━━━━━ Provided data ━━━━━

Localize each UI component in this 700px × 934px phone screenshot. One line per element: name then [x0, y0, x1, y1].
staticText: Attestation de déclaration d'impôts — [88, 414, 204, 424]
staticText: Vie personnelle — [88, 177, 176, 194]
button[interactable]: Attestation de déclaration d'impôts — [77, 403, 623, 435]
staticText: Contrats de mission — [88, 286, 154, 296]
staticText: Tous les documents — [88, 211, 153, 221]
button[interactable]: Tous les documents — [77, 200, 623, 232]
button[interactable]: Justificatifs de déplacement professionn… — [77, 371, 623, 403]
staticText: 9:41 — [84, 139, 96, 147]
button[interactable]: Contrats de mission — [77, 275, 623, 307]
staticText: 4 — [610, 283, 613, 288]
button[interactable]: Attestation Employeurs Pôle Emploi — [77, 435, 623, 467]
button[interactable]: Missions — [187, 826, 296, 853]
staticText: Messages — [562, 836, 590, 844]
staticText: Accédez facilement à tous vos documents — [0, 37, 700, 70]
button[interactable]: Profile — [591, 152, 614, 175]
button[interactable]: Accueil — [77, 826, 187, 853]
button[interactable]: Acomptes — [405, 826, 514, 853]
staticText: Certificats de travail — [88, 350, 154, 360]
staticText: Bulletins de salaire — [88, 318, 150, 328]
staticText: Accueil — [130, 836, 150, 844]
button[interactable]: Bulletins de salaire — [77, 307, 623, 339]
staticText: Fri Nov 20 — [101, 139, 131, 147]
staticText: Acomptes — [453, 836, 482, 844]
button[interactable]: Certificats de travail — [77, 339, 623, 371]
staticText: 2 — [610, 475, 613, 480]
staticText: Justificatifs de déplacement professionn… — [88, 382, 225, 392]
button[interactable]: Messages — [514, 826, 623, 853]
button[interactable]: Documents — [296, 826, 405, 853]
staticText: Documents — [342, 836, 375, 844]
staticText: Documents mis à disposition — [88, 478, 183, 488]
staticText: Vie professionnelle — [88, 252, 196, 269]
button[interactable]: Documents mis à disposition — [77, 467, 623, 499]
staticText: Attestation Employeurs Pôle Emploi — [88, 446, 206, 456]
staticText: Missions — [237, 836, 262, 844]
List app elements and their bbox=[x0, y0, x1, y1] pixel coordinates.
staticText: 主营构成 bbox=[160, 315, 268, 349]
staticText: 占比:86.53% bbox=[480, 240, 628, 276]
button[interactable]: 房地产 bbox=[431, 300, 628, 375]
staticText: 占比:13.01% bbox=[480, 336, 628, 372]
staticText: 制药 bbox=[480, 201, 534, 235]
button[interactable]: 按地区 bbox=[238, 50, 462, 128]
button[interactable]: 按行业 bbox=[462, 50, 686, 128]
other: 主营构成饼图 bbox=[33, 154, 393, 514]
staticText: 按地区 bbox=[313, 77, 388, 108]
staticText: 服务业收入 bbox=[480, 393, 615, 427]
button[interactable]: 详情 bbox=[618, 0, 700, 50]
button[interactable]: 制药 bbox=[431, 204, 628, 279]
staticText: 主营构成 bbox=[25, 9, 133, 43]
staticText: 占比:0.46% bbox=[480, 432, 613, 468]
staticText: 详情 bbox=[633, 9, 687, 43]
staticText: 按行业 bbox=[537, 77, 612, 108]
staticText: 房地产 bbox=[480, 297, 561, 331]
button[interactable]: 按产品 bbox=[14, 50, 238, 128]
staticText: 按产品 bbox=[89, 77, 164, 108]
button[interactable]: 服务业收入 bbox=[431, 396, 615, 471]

━━━━━

* _Problem description_: Tally up the lines above in which "Missions" occurs. Give the result as a bare number.

* _Task result_: 2